Correlated electron RAM (CeRAM) is a bulk-switching non-volatile memory that has the potential to outperform resistive RAMs, which are usually based on the making and breaking of filamentary conduction paths between electrodes. According to Cerfe, CeRAM could even rival magnetic RAM and SRAM, although further development work is required.

The company’s co-founders are some of the leaders of ARM’s research community and ARM is providing initial funding and taking a minority stake in the company although the exact terms and amount of funding have not been disclosed.

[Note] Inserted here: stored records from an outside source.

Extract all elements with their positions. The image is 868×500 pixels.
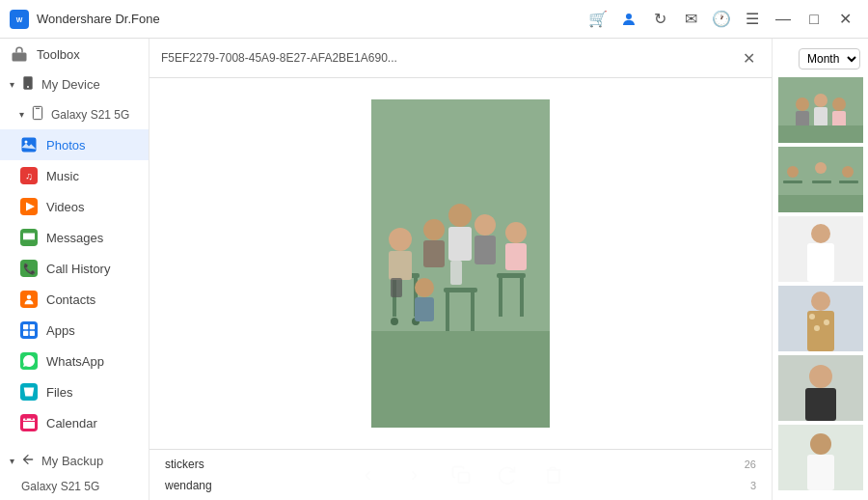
right-panel-header: Month Day Week Year [773,42,868,75]
svg-rect-8 [22,138,37,153]
svg-point-61 [814,94,827,107]
history-icon[interactable]: 🕐 [708,6,735,33]
svg-rect-66 [778,125,863,143]
svg-rect-43 [520,278,524,317]
right-thumb-6[interactable] [778,425,863,490]
calendar-label: Calendar [46,416,97,431]
modal-titlebar: F5EF2279-7008-45A9-8E27-AFA2BE1A690... ✕ [149,39,772,78]
svg-rect-42 [499,278,502,317]
album-item-stickers[interactable]: stickers 26 [149,454,772,475]
close-button[interactable]: ✕ [831,6,858,33]
svg-point-9 [25,141,28,144]
svg-rect-51 [475,236,496,264]
device-icon [20,75,36,94]
backup-chevron-icon: ▾ [10,456,14,466]
svg-point-52 [505,222,527,243]
svg-point-82 [824,319,829,325]
sidebar-item-files[interactable]: Files [0,376,149,407]
photo-modal: F5EF2279-7008-45A9-8E27-AFA2BE1A690... ✕ [149,39,772,500]
maximize-button[interactable]: □ [800,6,827,33]
svg-point-36 [391,318,398,325]
sidebar-item-contacts[interactable]: Contacts [0,284,149,315]
contacts-icon [19,290,39,309]
my-backup-label: My Backup [41,454,103,468]
svg-rect-53 [505,243,527,270]
sidebar-item-photos[interactable]: Photos [0,129,149,160]
svg-rect-89 [807,455,834,490]
month-select[interactable]: Month Day Week Year [799,48,860,69]
svg-rect-21 [30,324,35,329]
svg-rect-40 [471,292,475,331]
svg-point-83 [814,325,820,331]
svg-rect-23 [30,331,35,336]
sidebar-item-calendar[interactable]: Calendar [0,407,149,438]
backup-item-galaxy[interactable]: Galaxy S21 5G [0,476,149,497]
svg-point-48 [448,204,472,227]
svg-rect-22 [23,331,28,336]
backup-icon [20,452,36,470]
apps-icon [19,320,39,340]
svg-point-18 [27,295,32,300]
menu-icon[interactable]: ☰ [739,6,766,33]
sidebar-item-whatsapp[interactable]: WhatsApp [0,346,149,376]
svg-point-50 [475,214,496,236]
contacts-label: Contacts [46,292,95,307]
svg-rect-70 [839,181,858,183]
messages-icon [19,228,39,247]
svg-rect-41 [497,273,526,278]
album-wendang-count: 3 [750,480,756,491]
user-icon[interactable] [615,6,642,33]
whatsapp-icon [19,351,39,371]
svg-rect-64 [814,107,827,126]
music-icon: ♫ [19,166,39,185]
svg-rect-45 [389,251,412,280]
sidebar-item-music[interactable]: ♫ Music [0,160,149,191]
right-thumb-1[interactable] [778,77,863,143]
minimize-button[interactable]: — [770,6,797,33]
sidebar-item-toolbox[interactable]: Toolbox [0,39,149,69]
sidebar-item-videos[interactable]: Videos [0,191,149,222]
right-panel: Month Day Week Year [772,39,868,500]
svg-text:♫: ♫ [25,170,33,181]
sidebar-group-my-device[interactable]: ▾ My Device [0,69,149,99]
svg-point-79 [811,292,830,311]
mail-icon[interactable]: ✉ [677,6,704,33]
sidebar-item-call-history[interactable]: 📞 Call History [0,253,149,284]
chevron-icon: ▾ [10,79,14,90]
svg-rect-39 [446,292,449,331]
svg-rect-49 [448,227,472,261]
sidebar-group-galaxy[interactable]: ▾ Galaxy S21 5G [0,99,149,129]
svg-rect-3 [13,53,27,62]
messages-label: Messages [46,231,103,245]
album-list: stickers 26 wendang 3 [149,449,772,500]
sidebar-item-messages[interactable]: Messages [0,222,149,253]
music-label: Music [46,169,79,183]
sidebar-group-my-backup[interactable]: ▾ My Backup [0,446,149,476]
right-thumb-5[interactable] [778,355,863,421]
album-item-wendang[interactable]: wendang 3 [149,475,772,496]
refresh-icon[interactable]: ↻ [646,6,673,33]
right-thumb-3[interactable] [778,216,863,282]
right-thumb-4[interactable] [778,286,863,351]
svg-rect-38 [444,288,477,292]
call-history-icon: 📞 [19,259,39,278]
photos-icon [19,135,39,154]
right-thumb-2[interactable] [778,147,863,212]
modal-image [371,99,550,428]
photos-label: Photos [46,138,85,153]
toolbox-label: Toolbox [37,47,80,62]
window-controls: 🛒 ↻ ✉ 🕐 ☰ — □ ✕ [584,6,858,33]
svg-text:📞: 📞 [23,263,37,275]
album-stickers-count: 26 [745,458,756,470]
svg-rect-19 [20,321,38,339]
album-stickers-name: stickers [165,458,204,471]
svg-rect-55 [415,297,434,321]
galaxy-icon [30,105,45,124]
sidebar-item-apps[interactable]: Apps [0,315,149,346]
svg-point-62 [832,97,846,111]
svg-rect-77 [807,243,834,282]
modal-close-button[interactable]: ✕ [737,46,760,69]
modal-body [149,78,772,449]
cart-icon[interactable]: 🛒 [584,6,611,33]
svg-point-60 [796,97,809,111]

The company has resulted from a five-year research program conducted by ARM in partnership with Symetrix Corp. (Colorado Springs, Colo.) the originator of the technology. It is based on metal-to-insulator state transitions, and their reverse, in transition metal oxides such as nickel oxide. In 2018 semiconductor manufacturing equipment maker Applied Materials Inc. was selected by DARPA to join the research on CeRAM (see Applied, ARM to develop CeRAM for neuromorphic applications).

Cerfe’s founders include CEO Eric Hennenhoefer, a former vice president of research at ARM; CTO Greg Yeric, a former ARM Fellow; and vice president of research Lucian Shifren who was responsible for starting and running the materials and device research group which brought Symetrix and ARM together. A fourth co-founder is Kim Asal, also previously with ARM research, who serves as vice president of operations.

Greg Yeric speaking at a past ARM Technology Conference.

“We are focusing our company on materials and device R&D with prototyping. We don’t ultimately see ourselves delivering memory products. We would expect that to be through a strategic partner,” said Yeric in email correspondence. “We think we have 12 to 18 months ahead of us to achieve the remaining key proof points that would make the clear case that this technology is ready to jump across the ‘lab-to-fab’ chasm,” he added.

Next: Bulk switching


Yeric said that ultimately a commercially-focused company would need to tune the CeRAM parameters according to their specific needs, which could be related to performance, cost or temperature of operation. “We believe there is application across a wide range of process nodes including existing IoT nodes and future CMOS nodes,” said Yeric.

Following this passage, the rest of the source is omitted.